Dataset content –
--- START ---
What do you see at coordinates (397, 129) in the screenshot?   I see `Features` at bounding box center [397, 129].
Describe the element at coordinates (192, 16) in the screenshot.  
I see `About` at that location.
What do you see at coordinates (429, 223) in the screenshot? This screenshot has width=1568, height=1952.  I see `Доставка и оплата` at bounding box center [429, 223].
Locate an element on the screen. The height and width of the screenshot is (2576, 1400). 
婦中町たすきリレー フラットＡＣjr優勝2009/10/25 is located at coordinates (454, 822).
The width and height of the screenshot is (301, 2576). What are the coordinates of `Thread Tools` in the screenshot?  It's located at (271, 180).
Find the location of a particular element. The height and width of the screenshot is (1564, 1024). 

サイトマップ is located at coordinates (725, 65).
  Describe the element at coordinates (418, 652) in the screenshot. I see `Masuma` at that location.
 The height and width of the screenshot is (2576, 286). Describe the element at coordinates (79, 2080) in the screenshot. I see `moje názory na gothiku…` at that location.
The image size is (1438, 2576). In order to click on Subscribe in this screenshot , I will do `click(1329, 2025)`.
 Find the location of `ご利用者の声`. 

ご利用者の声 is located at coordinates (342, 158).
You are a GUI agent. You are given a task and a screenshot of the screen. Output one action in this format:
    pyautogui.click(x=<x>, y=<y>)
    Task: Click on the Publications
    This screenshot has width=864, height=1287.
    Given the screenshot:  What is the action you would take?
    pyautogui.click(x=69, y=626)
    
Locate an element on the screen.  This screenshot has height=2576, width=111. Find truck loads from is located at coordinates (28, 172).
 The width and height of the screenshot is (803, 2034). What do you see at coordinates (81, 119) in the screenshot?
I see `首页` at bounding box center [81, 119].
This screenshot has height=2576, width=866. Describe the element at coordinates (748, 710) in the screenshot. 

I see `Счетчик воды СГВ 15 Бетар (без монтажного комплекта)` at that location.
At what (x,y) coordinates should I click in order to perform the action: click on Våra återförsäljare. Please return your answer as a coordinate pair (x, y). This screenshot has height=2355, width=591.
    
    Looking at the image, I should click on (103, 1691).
--- END ---
Copy only this part of the entries above: the line with "Describe the element at coordinates (192, 16)", the line with "The width and height of the screenshot is (301, 2576).", and the lines between, all exactly as written.

Describe the element at coordinates (192, 16) in the screenshot.  
I see `About` at that location.
What do you see at coordinates (429, 223) in the screenshot? This screenshot has width=1568, height=1952.  I see `Доставка и оплата` at bounding box center [429, 223].
Locate an element on the screen. The height and width of the screenshot is (2576, 1400). 
婦中町たすきリレー フラットＡＣjr優勝2009/10/25 is located at coordinates (454, 822).
The width and height of the screenshot is (301, 2576). What are the coordinates of `Thread Tools` in the screenshot?  It's located at (271, 180).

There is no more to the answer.